The Soft Cake Emilia is a delicate, soft cake with a buttery lemon aroma: a cake to enjoy in its simplicity or accompanied by ice cream. Yes, because soft but dry cakes, meaning not filled with any cream, I like to serve with ice cream or if you want to stay lighter with Greek yogurt that has the perfect consistency to form scoops with an ice cream scoop. Why is it called Soft Cake Emilia? Because the recipe is from Aunt Emilia. You can find it in the book “Recipes my way” by Simona Galimberti. And I wanted to make it in memory of a beautiful friendship.
Not to be missed

- Difficulty: Easy
- Cost: Cheap
- Preparation time: 20 Minutes
- Cooking methods: Oven, Electric oven
- Cuisine: Italian
- Seasonality: All seasons
Ingredients
- 4 eggs
- 1 1/4 cups sugar
- 2 cups cornstarch
- 1/2 cup rice oil (or any other seed oil of your choice)

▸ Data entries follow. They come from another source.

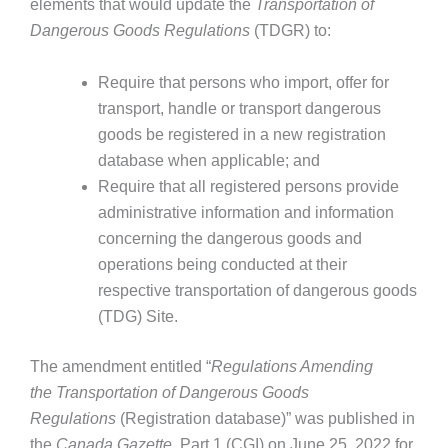
elements that would update the
Transportation of
Dangerous Goods Regulations
(TDGR) to:
Require that persons who import, offer for
transport, handle or transport dangerous
goods be registered in a new registration
database when applicable; and
Require that all registered persons provide
administrative information and information
concerning the dangerous goods and
operations being conducted at their
respective transportation of dangerous goods
(TDG) Site.
The amendment entitled “
Regulations Amending
the
Transportation of Dangerous Goods
Regulations
(Registration database)” was published in
the
Canada Gazette
, Part 1 (CGI) on June 25, 2022 for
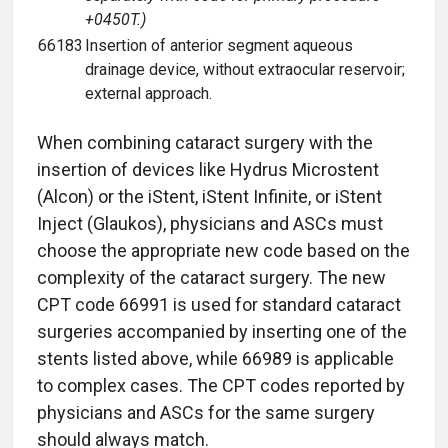
+0450T.)
66183
Insertion of anterior segment aqueous
drainage device, without extraocular reservoir;
external approach.
When combining cataract surgery with the
insertion of devices like Hydrus Microstent
(Alcon) or the iStent, iStent Infinite, or iStent
Inject (Glaukos), physicians and ASCs must
choose the appropriate new code based on the
complexity of the cataract surgery. The new
CPT code 66991 is used for standard cataract
surgeries accompanied by inserting one of the
stents listed above, while 66989 is applicable
to complex cases. The CPT codes reported by
physicians and ASCs for the same surgery
should always match.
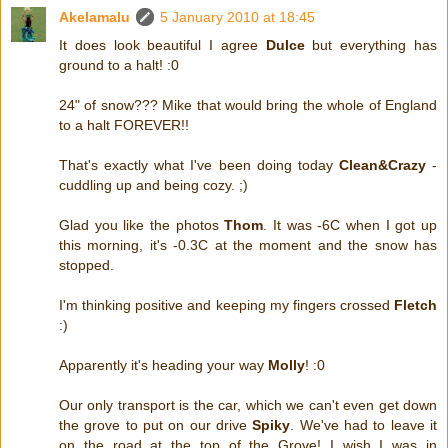
Akelamalu
5 January 2010 at 18:45
It does look beautiful I agree
Dulce
but everything has
ground to a halt! :0
24" of snow??? Mike that would bring the whole of England
to a halt FOREVER!!
That's exactly what I've been doing today
Clean&Crazy
-
cuddling up and being cozy. ;)
Glad you like the photos
Thom
. It was -6C when I got up
this morning, it's -0.3C at the moment and the snow has
stopped.
I'm thinking positive and keeping my fingers crossed
Fletch
:)
Apparently it's heading your way
Molly
! :0
Our only transport is the car, which we can't even get down
the grove to put on our drive
Spiky
. We've had to leave it
on the road at the top of the Grove! I wish I was in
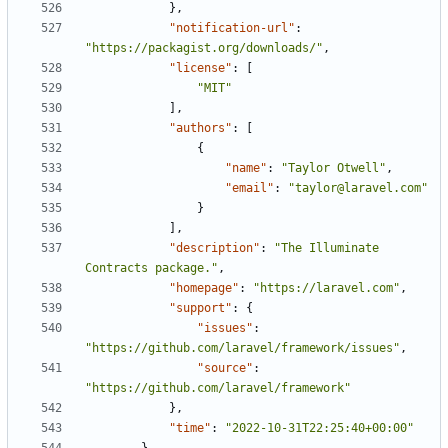
},
"notification-url"
:
"https://packagist.org/downloads/"
,
"license"
:
[
"MIT"
],
"authors"
:
[
{
"name"
:
"Taylor Otwell"
,
"email"
:
"taylor@laravel.com"
}
],
"description"
:
"The Illuminate 
Contracts package."
,
"homepage"
:
"https://laravel.com"
,
"support"
:
{
"issues"
:
"https://github.com/laravel/framework/issues"
,
"source"
:
"https://github.com/laravel/framework"
},
"time"
:
"2022-10-31T22:25:40+00:00"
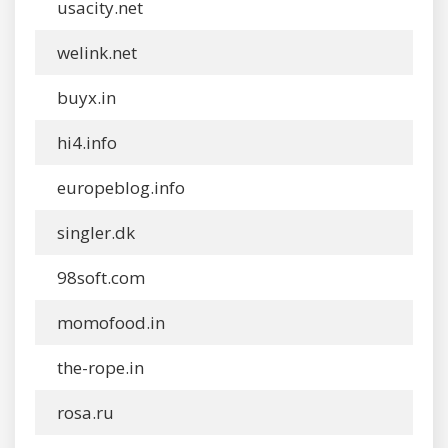
usacity.net
welink.net
buyx.in
hi4.info
europeblog.info
singler.dk
98soft.com
momofood.in
the-rope.in
rosa.ru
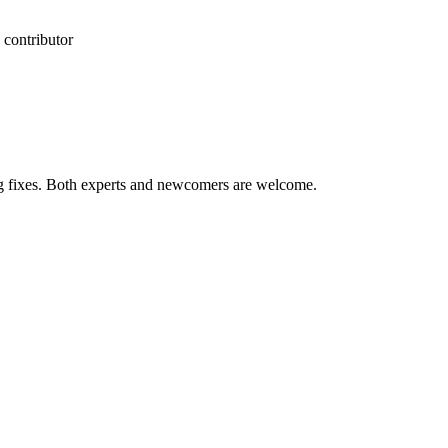
 contributor
ug fixes. Both experts and newcomers are welcome.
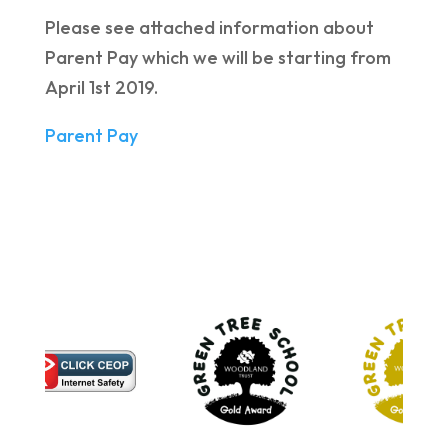
Please see attached information about
Parent Pay which we will be starting from
April 1st 2019.
Parent Pay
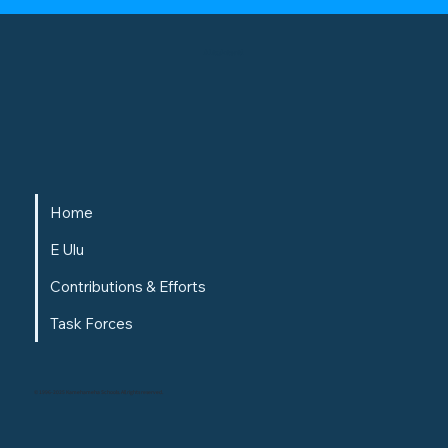
Alaukawai
Home
E Ulu
Contributions & Efforts
Task Forces
© 1996-2025 Kamehameha Schools. All rights reserved.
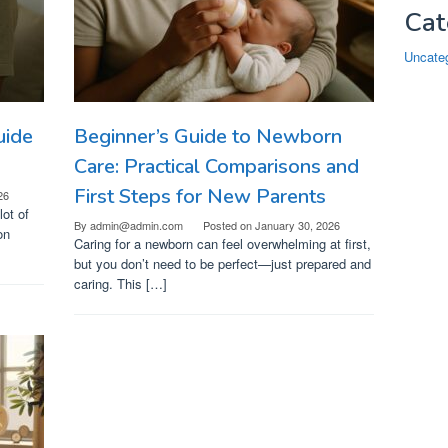
Cat
Uncate
uide
Beginner’s Guide to Newborn
Care: Practical Comparisons and
First Steps for New Parents
26
ot of
By
admin@admin.com
Posted on
January 30, 2026
on
Caring for a newborn can feel overwhelming at first,
but you don’t need to be perfect—just prepared and
caring. This […]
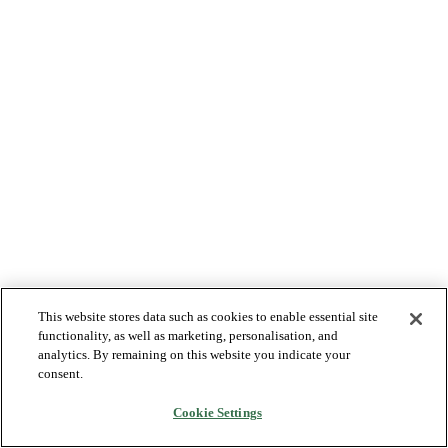
This website stores data such as cookies to enable essential site
functionality, as well as marketing, personalisation, and
analytics. By remaining on this website you indicate your
consent.
Cookie Settings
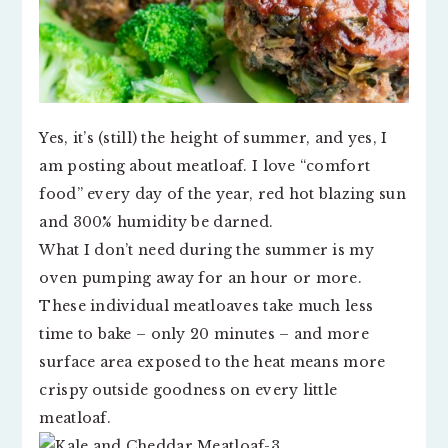
Yes, it’s (still) the height of summer, and yes, I
am posting about meatloaf. I love “comfort
food” every day of the year, red hot blazing sun
and 300% humidity be darned.
What I don’t need during the summer is my
oven pumping away for an hour or more.
These individual meatloaves take much less
time to bake – only 20 minutes – and more
surface area exposed to the heat means more
crispy outside goodness on every little
meatloaf.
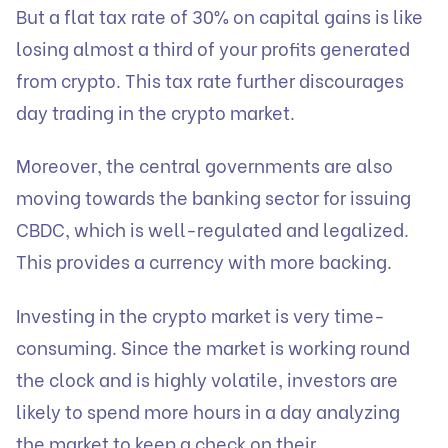
But a flat tax rate of 30% on capital gains is like
losing almost a third of your profits generated
from crypto. This tax rate further discourages
day trading in the crypto market.
Moreover, the central governments are also
moving towards the banking sector for issuing
CBDC, which is well-regulated and legalized.
This provides a currency with more backing.
Investing in the crypto market is very time-
consuming. Since the market is working round
the clock and is highly volatile, investors are
likely to spend more hours in a day analyzing
the market to keep a check on their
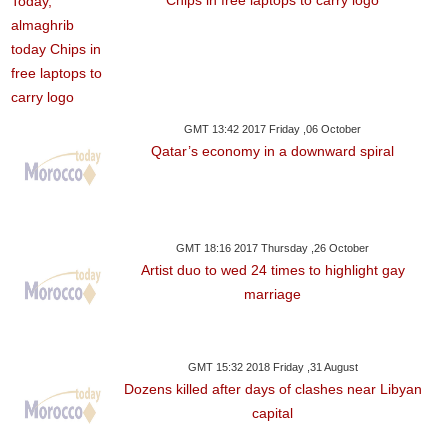
Chips in free laptops to carry logo
GMT 13:42 2017 Friday ,06 October
Qatar’s economy in a downward spiral
GMT 18:16 2017 Thursday ,26 October
Artist duo to wed 24 times to highlight gay
marriage
GMT 15:32 2018 Friday ,31 August
Dozens killed after days of clashes near Libyan
capital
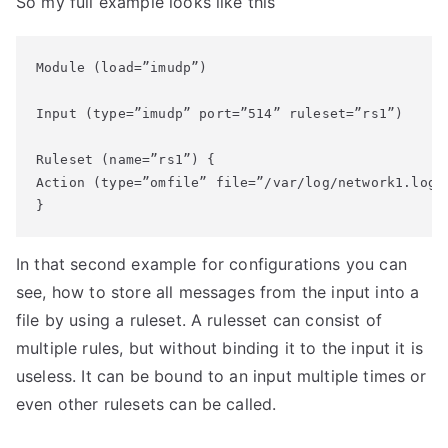
So my full example looks like this
Module (load=”imudp”)

Input (type=”imudp” port=”514” ruleset=”rs1”)

Ruleset (name=”rs1”) {

Action (type=”omfile” file=”/var/log/network1.log”)
}
In that second example for configurations you can
see, how to store all messages from the input into a
file by using a ruleset. A rulesset can consist of
multiple rules, but without binding it to the input it is
useless. It can be bound to an input multiple times or
even other rulesets can be called.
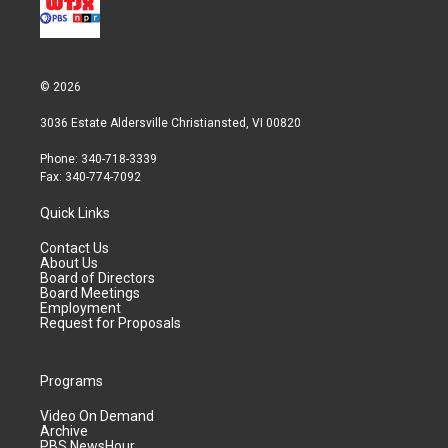
© 2026
3036 Estate Aldersville Christiansted, VI 00820
Phone: 340-718-3339
Fax: 340-774-7092
Quick Links
Contact Us
About Us
Board of Directors
Board Meetings
Employment
Request for Proposals
Programs
Video On Demand
Archive
PBS NewsHour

- 1 packet vanilla-flavored baking powder
Tools
- 1 Springform pan 10 inches
- 1 Reusable parchment paper mat
- 1 Kitchen Aid Artisan Mixer
- 1 Cake tester
Steps
Preheat the oven to 350 °F. Line a 10-inch springform pan with parchment paper or with the appropriate reusable mats or if you prefer, you can butter and flour it. In the mixing bowl or with electric beaters, whip the eggs with the sugar for at least ten to fifteen minutes (this is necessary to obtain a soft cake). Add the sifted cornstarch with the baking powder and the rice oil (or another seed oil of your choice). Bake in the oven at 350 °F for 35/40 minutes. Check the baking after 30 minutes, and if necessary, cover the cake with a sheet of aluminum foil so it doesn’t darken on top. Always check for doneness with a skewer before taking the cake out of the oven. When it’s ready, remove it from the pan, let it cool before sprinkling it with powdered sugar and serving.